**How to complete this task**.
Collect from the data below each line with "Rückzahlung".

**Exercise data**.
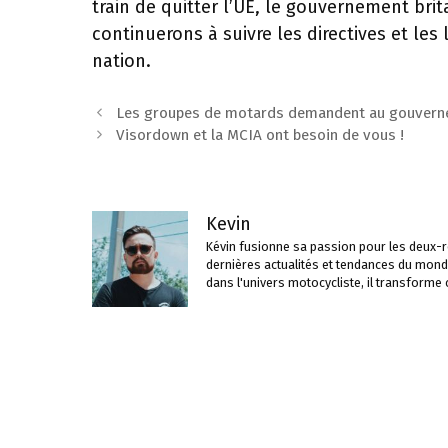
train de quitter l’UE, le gouvernement br
continuerons à suivre les directives et les 
nation.
Navigation
Les groupes de motards demandent au gouverne
des
Visordown et la MCIA ont besoin de vous !
articles
Kevin
Kévin fusionne sa passion pour les deux-ro
dernières actualités et tendances du mond
dans l'univers motocycliste, il transforme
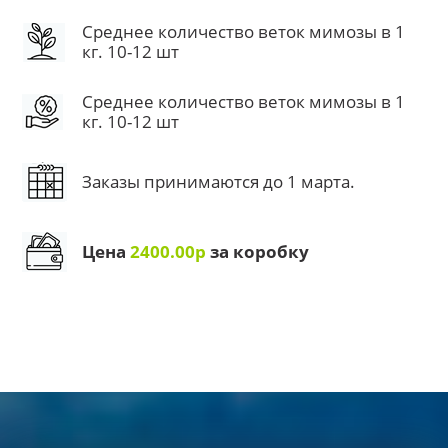
Среднее количество веток мимозы в 1
кг. 10-12 шт
Среднее количество веток мимозы в 1
кг. 10-12 шт
Заказы принимаются до 1 марта.
Цена
2400.00р
за коробку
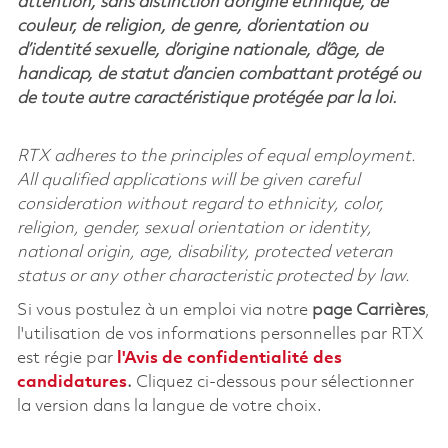
attention, sans distinction d’origine ethnique, de
couleur, de religion, de genre, d’orientation ou
d’identité sexuelle, d’origine nationale, d’âge, de
handicap, de statut d’ancien combattant protégé ou
de toute autre caractéristique protégée par la loi.
RTX adheres to the principles of equal employment.
All qualified applications will be given careful
consideration without regard to ethnicity, color,
religion, gender, sexual orientation or identity,
national origin, age, disability, protected veteran
status or any other characteristic protected by law.
Si vous postulez à un emploi via notre
page Carrières
,
l'utilisation de vos informations personnelles par RTX
est régie par
l'
Avis de confidentialité des
candidatures
.
Cliquez
ci-dessous
pour sélectionner
la version dans la langue de votre choix.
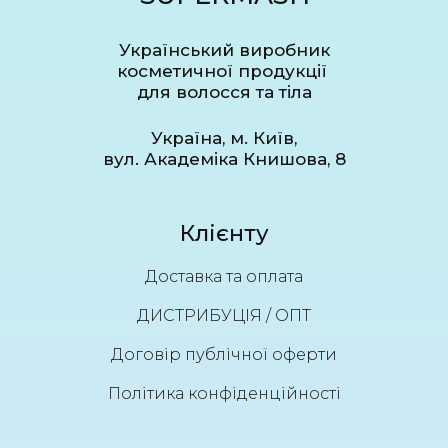
Український виробник
косметичної продукції
для волосся та тіла
Україна, м. Київ,
вул. Академіка Книшова, 8
Клієнту
Доставка та оплата
ДИСТРИБУЦІЯ / ОПТ
Договір публічної оферти
Політика конфіденційності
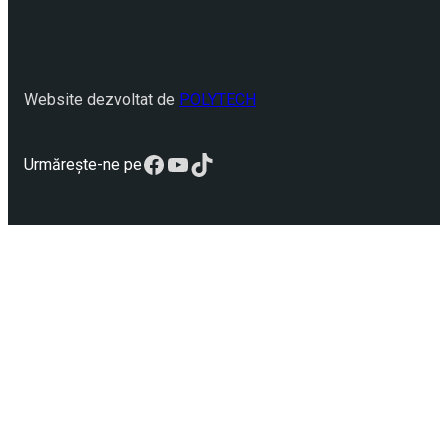
Website dezvoltat de
POLYTECH
Facebook
YouTube
TikTok
Urmărește-ne pe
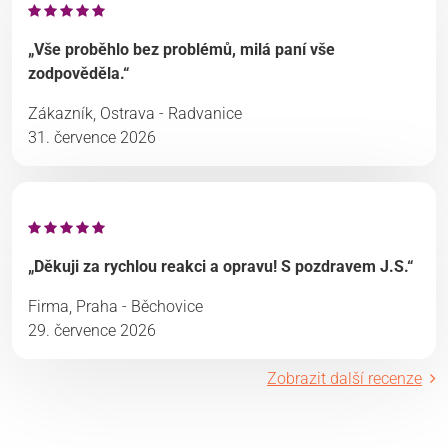
„Vše proběhlo bez problémů, milá paní vše
zodpověděla.“
Zákazník, Ostrava - Radvanice
31. července 2026
„Děkuji za rychlou reakci a opravu! S pozdravem J.S.“
Firma, Praha - Běchovice
29. července 2026
Zobrazit další recenze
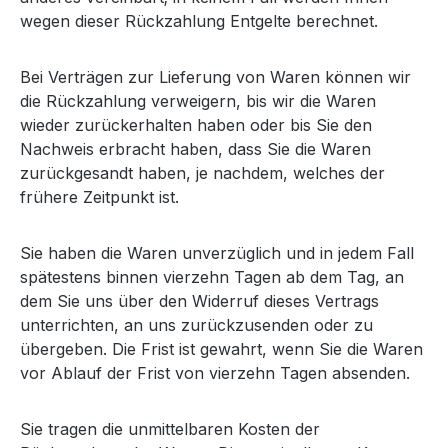
wegen dieser Rückzahlung Entgelte berechnet.
Bei Verträgen zur Lieferung von Waren können wir
die Rückzahlung verweigern, bis wir die Waren
wieder zurückerhalten haben oder bis Sie den
Nachweis erbracht haben, dass Sie die Waren
zurückgesandt haben, je nachdem, welches der
frühere Zeitpunkt ist.
Sie haben die Waren unverzüglich und in jedem Fall
spätestens binnen vierzehn Tagen ab dem Tag, an
dem Sie uns über den Widerruf dieses Vertrags
unterrichten, an uns zurückzusenden oder zu
übergeben. Die Frist ist gewahrt, wenn Sie die Waren
vor Ablauf der Frist von vierzehn Tagen absenden.
Sie tragen die unmittelbaren Kosten der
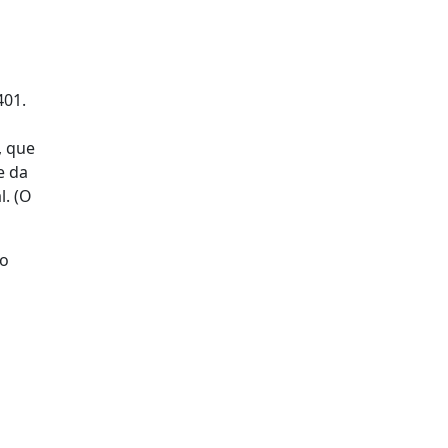
401.
, que
e da
l. (O
do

**Answer for this exercise**.
wegen dieser Rückzahlung Entgelte berechnet.
die Rückzahlung verweigern, bis wir die Waren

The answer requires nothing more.